Foxcatcher seemed to be losing its heat coming into the home stretch yet ended up with some major nominations, including a surprise nod for Bennett Miller as Best Director. I'm not entirely sure how it is that under the preferential ballot system instituted for the Best Picture category a few years ago a film can fail to land a Best Picture nomination (and in a year where there are only 8 out of a potential 10 nominees, to boot) while still finding enough support to get a Best Director nomination but... I guess that's what keeps things interesting.
Without question, Birdman is a cinematographer's showcase and it was rightly rewarded with a nomination in that category. But surely the fact that the film was able to pull off its "all one continuous shot" premise is due in no small part to the skill of editors Douglas Crise and Stephen Mirrione, no?
I wasn't as keen as others on The Lego Movie (I liked it, but I didn't find it as amazing as other people seem to have) but I fully expected that it was going to walk away with the big prize. The film not even being nominated didn't even occur to me. I guess this means that now it's How to Train Your Dragon 2's to lose?
I can't really say that I'm "surprised" by how few nominations Selma received, given that I actually only predicted that it would be nominated for Best Picture and Best Song, but I was hoping I'd be proven wrong. While I think that reactions to the film's exclusion have been a bit more dramatic than they need to be, I do think that race played an issue. By that I'm not saying that the exclusion is actively due to racism, exactly, but I do think that the group of voters, whose demographic is almost entirely white and mostly over the age of 60, were probably feeling a bit complacent in that they could point to last year and essentially say, "Hey, a 'black' movie won last year" and then justify that with various other excuses. Selma come out late in the year so it hasn't been widely seen. American Sniper came out later in the year, too, but a crucial difference is that it completed post-production early enough that it was able to get screeners out to voters well before hitting theaters, whereas Selma only completed its post-production at the end of November and got its screeners out too late to get much in the way of support throughout the various Guilds, including SAG, and maybe didn't have time to build traction heading into the final phase of Oscar voting. Not having that support gives voters an excuse (as in, we didn't vote for it but neither did they), and the lateness of the film's release in theaters and via screeners gives them another one, in that voters can say there just wasn't time to see it. This doesn't fully explain how Selma failed to get more nominations - after last year's Oscar telecast a number of voters admitted anonymously that they voted for 12 Years a Slave sight unseen because they felt it would be too "difficult" to watch, but felt it was the movie that ought to win - and part of what I mean by "complacency" is that while Selma has the air of importance, it doesn't necessarily have the air of "urgency." Like I said, there's the notion that a "black" movie won last year so the average AMPAS voter might feel like that's more than enough for the next, like, 20 years. Voters can also justify Selma's exclusion in more categories by focusing on the manufactured controversy surrounding its historical accuracy and depiction of Lyndon Johnson, though I'm not sure how one would do that with a straight face while embracing Foxcatcher, The Imitation Game, and American Sniper, all which have "accuracy" issues of their own.
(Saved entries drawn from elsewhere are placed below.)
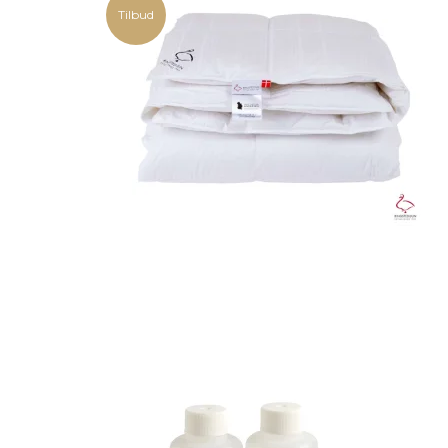
Tilbud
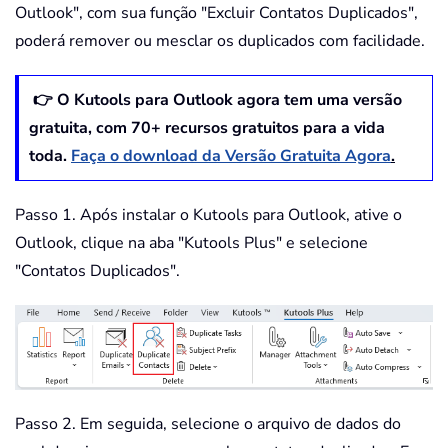
Outlook", com sua função "Excluir Contatos Duplicados",
poderá remover ou mesclar os duplicados com facilidade.
👉 O Kutools para Outlook agora tem uma versão
gratuita, com
70
+ recursos gratuitos para a vida
toda.
Faça o download da Versão Gratuita Agora
.
Passo 1. Após instalar o Kutools para Outlook, ative o
Outlook, clique na aba "Kutools Plus" e selecione
"Contatos Duplicados".
Passo 2. Em seguida, selecione o arquivo de dados do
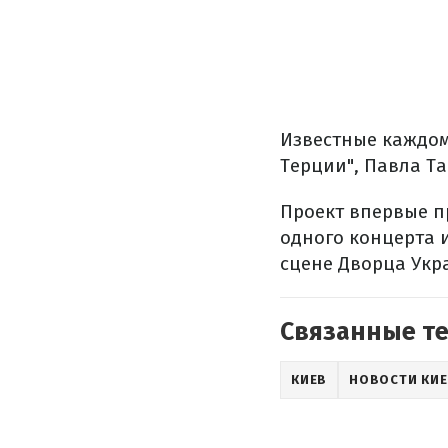
Известные каждом
Терции", Павла Т
Проект впервые п
одного концерта 
сцене Дворца Укр
Связанные т
КИЕВ
НОВОСТИ КИ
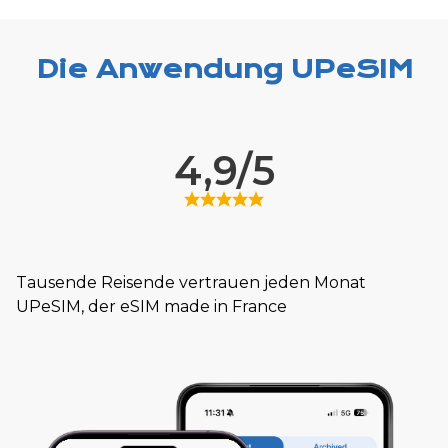
Die Anwendung UPeSIM
4,9/5
Tausende Reisende vertrauen jeden Monat
UPeSIM, der eSIM made in France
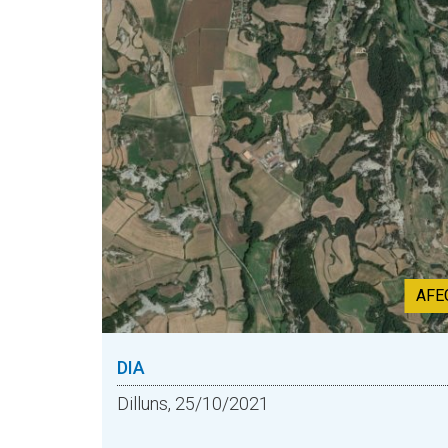
AFE
DIA
Dilluns, 25/10/2021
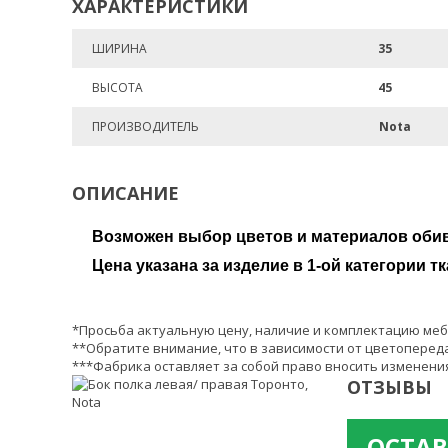
ХАРАКТЕРИСТИКИ
ШИРИНА
35
ВЫСОТА
45
ПРОИЗВОДИТЕЛЬ
Nota
ОПИСАНИЕ
Возможен выбор цветов и материалов обив
Цена указана за изделие в 1-ой категории тк
*Просьба актуальную цену, наличие и комплектацию меб
**Обратите внимание, что в зависимости от цветопереда
***Фабрика оставляет за собой право вносить изменения
ОТЗЫВЫ
ОСТАВ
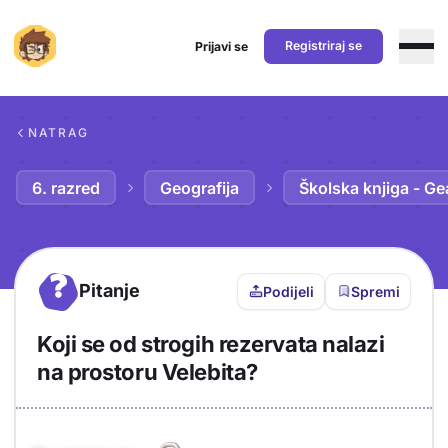
Registriraj se
Prijavi se
Preskoči na sadržaj
NATRAG
6. razred
Geografija
Školska knjiga - Ge
?
Pitanje
Podijeli
Spremi
Koji se od strogih rezervata nalazi
na prostoru Velebita?
Objašnjenje
Odgovor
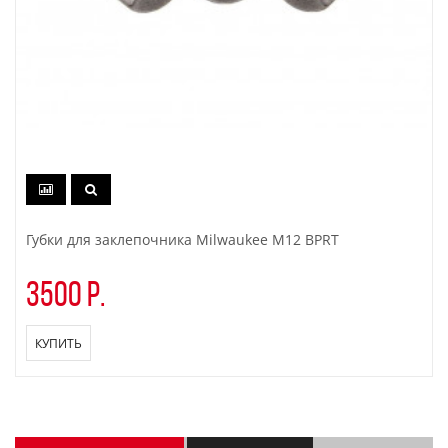
Губки для заклепочника Milwaukee M12 BPRT
3500 р.
КУПИТЬ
All those things considered, I can't help but think that Paramount should have held on to the film and released it in the fall of 2015, making a run for next year's Oscars instead. On the face of it, that might sound like a losing strategy since "shelved" films tend to develop reputations for having problems, but consider that Foxcatcher was originally set to come out last year (which was a far more competitive year) but delayed its release and now has 5 Oscar nominations. The "controversy" may have existed either way (Oscar campaigning is known to get ugly, after all), but if it had been released in, say, October 2015 it may have had more time to build support and it would also have some remove from 12 Years a Slave's Best Picture win. None of that would solve the institutional problem of AMPAS' lack of diversity, but Selma might have been better served in terms of its Oscar fortunes that way.